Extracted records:
BEGIN

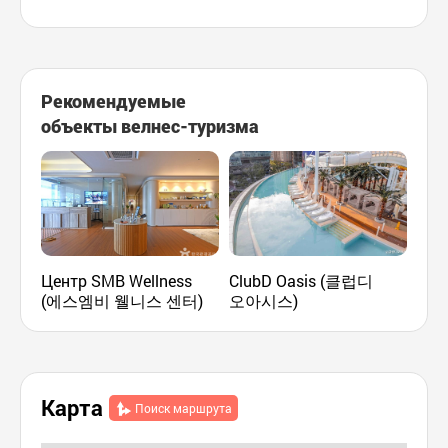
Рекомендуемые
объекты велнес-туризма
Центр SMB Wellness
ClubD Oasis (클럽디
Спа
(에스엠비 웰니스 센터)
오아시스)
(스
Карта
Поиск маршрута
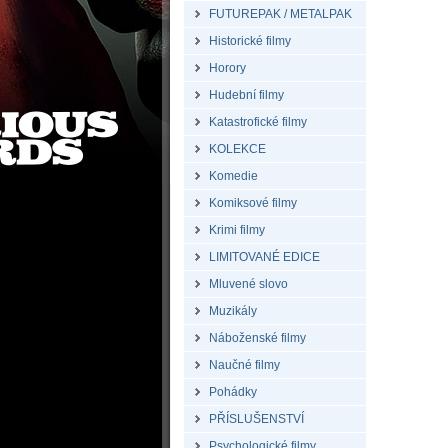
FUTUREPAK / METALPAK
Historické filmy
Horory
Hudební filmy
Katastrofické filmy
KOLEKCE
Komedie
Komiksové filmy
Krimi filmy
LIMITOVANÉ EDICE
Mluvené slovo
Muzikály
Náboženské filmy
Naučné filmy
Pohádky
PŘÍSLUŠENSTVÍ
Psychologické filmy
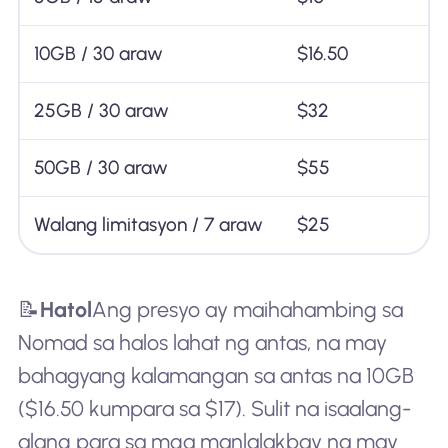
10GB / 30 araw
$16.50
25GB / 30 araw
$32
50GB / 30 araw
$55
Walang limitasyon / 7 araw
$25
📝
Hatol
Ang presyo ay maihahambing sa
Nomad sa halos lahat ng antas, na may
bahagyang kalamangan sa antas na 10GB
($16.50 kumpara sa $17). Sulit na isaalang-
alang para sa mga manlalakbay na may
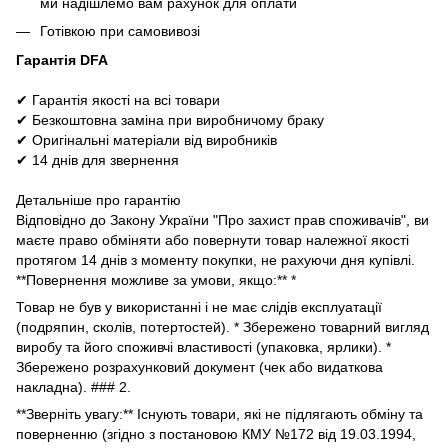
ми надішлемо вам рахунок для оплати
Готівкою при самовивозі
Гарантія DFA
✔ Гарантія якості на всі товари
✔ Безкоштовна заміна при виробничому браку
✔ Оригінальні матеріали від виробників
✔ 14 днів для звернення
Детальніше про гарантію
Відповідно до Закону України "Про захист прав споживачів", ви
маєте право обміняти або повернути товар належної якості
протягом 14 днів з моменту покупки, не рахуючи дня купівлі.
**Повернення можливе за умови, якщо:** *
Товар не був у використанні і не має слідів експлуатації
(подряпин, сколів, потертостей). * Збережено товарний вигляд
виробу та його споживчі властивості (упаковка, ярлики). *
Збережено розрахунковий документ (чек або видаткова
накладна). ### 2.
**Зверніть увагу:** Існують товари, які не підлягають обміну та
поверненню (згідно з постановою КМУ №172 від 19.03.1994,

END

■ TASK DIRECTIONS ■
Copy each line containing the word "filmy" from the data.

■ SOLUTION ■
Historické filmy
Hudební filmy
Katastrofické filmy
Komiksové filmy
Krimi filmy
Náboženské filmy
Naučné filmy
Psychologické filmy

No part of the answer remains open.